Now this is definitely a citrix server/user profile issue. Our new plan of action is as follows:
- Have the users log into the citrix server and do a Start >> Run >> %temp%. This will show where the temp directory is pointing for these user profiles. Do this for both the good and bad users. Where is the temp directory pointing for the good and bad users? If the temp location is a network location or the good and bad users are different, that could be causing the issue.
- The second thing would be to run process monitor from www.sysinternals.com and start the process monitor and log into GP and open the VSTools form. Do this for good and bad users and see if we can see where the bottle neck is.
- Both the good and bad users were pointing to the local temp directory. So none were pointing to network locations.
- The process monitor logs had some interesting information. We received both a log for a good user and a bad user and here is what we saw.
- The bad user has the Dexsql.log turned on. So they definitely need to turn the dexsql.log off for the bad user and delete the existing dexsql.log.
- We could see that they have Symantec Antivirus running. The need to insert the following file types as exceptions in the Antivirus software: .dat, .idx, .tmp, .mdf, .ldf and .dic. They need to do this on any machine running Symantec Antivirus including the SQL Server.
- The biggest issue that I see is that for the bad user, in the network activity tab it is showing CRL.VERISIGN.NET:http and that is significantly bogging things down. In the VSTools window, the CRL.VERISIGN.NET:http is accounting for 1 min and 31 seconds alone. So I believe that this is where the biggest issue is. Under the good users process monitor log, it doesn't show any activity for CRL.VERISIGN.NET:http. I believe that is the main issue. I believe that it is something with SSL or encryption or certificates or network encryption, but whatever it is, if you open the process monitor log for the bad user and unmark everything except for network activity, you will see that's where the time is being spent. Under the good user there is no network activity and that is why his is fast.

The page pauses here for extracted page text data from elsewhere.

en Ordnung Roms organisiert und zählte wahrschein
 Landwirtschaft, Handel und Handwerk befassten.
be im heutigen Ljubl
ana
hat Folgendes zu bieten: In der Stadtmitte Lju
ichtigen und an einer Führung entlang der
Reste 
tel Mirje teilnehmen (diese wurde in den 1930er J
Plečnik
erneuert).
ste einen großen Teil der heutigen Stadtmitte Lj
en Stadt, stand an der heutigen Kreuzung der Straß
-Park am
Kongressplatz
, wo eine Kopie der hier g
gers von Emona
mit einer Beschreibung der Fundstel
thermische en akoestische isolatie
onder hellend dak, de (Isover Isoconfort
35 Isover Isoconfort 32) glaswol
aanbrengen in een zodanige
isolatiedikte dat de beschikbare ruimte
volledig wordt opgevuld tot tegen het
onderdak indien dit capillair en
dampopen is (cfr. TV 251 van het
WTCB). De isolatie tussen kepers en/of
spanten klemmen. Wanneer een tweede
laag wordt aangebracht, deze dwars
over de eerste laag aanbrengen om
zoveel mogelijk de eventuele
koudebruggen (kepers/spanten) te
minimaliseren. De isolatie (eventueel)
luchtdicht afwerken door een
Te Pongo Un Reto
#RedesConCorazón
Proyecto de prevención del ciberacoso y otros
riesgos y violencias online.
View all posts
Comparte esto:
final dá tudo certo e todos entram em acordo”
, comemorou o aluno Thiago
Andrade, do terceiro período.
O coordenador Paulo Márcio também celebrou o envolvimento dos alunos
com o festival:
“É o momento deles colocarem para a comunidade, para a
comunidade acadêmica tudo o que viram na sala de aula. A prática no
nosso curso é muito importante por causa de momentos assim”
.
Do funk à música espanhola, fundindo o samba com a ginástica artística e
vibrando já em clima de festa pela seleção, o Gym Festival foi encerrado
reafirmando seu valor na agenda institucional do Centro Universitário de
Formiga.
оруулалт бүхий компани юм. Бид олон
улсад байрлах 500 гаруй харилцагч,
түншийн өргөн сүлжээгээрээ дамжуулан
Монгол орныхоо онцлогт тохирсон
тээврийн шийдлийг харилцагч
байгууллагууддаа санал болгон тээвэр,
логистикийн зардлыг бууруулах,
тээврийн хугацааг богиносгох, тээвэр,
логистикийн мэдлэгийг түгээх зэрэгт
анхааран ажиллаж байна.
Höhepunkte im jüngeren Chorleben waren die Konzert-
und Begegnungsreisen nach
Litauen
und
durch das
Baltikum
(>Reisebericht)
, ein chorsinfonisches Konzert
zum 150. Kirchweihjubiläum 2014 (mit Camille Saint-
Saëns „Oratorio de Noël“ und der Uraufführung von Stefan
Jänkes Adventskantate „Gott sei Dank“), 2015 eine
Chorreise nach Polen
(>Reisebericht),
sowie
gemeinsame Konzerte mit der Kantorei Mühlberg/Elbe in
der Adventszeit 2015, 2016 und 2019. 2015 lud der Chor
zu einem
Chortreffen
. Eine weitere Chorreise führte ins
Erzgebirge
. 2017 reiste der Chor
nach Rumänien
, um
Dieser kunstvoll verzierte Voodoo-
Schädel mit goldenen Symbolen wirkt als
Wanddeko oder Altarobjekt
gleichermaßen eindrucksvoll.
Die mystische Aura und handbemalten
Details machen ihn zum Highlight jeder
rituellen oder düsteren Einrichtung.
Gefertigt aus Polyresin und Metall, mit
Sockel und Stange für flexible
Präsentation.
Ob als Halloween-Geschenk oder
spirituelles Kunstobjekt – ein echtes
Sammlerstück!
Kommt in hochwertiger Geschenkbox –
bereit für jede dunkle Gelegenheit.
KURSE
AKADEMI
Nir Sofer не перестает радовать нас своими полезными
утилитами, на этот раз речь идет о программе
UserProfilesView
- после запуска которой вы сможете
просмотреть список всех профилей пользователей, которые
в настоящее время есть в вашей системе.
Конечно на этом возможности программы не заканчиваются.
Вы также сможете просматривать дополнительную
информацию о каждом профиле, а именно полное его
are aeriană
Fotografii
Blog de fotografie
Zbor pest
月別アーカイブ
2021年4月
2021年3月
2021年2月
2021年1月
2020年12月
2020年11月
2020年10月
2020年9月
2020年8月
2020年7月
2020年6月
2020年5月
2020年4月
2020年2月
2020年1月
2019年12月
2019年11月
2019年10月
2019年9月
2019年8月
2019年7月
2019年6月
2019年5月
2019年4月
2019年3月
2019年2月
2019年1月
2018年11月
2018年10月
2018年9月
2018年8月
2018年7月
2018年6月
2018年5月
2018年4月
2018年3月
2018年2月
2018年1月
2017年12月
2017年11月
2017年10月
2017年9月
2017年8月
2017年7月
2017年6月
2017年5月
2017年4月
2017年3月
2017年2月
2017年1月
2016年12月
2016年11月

So at this point, it looks like the accessing of CRL.VERISIGN.NET:http is causing the slowdown and we need to find out what this is and why it's running for certain users.
The reply came back with the following:
This issues seems to be a “CryptoAPI certificate chain validation” problem. Here are our most recent findings:
- Users experiencing slowness either altogether do not have the ‘CryptoAPI Cache’ folder in their Windows Profile (C:\Documents and Settings\UserName\Application Data\Microsoft\CryptnetUrlCache) or there are no “CRL’s” in the folders.
Apparently when the above is true the CryptoAPI goes directly to Certificate Authorities (e.g. VeriSign) in an attempt to obtain a valid certificate.
- From a review of the various Windows Profiles, Users who are not experiencing the problem have an existing CryptoAPI Cache. The directories and certification cache files can automatically be created when there is an internet connection established at the user profile. Currently, the default internet connection at their servers was not defined with a default proxy setting. Therefore, all citrix users have to configure the proxy setting themselves. Once this was done, the issue was resolved.
This is maybe more of an anatomy of a support case along with the answer to this issue. In the end, the dexsql.log being turned on also wasn't helping matters and the antivirus should have those exclusions. So that was a little bit of the problem, but the main issue was that when the .net form was being opened, it was trying to download certificates for that user.
In hindsight, I should have went to process monitor earlier in the case but hindsight is always 20/20! It's a great tool for diagnosing performance issues and I plan to use it more in the future.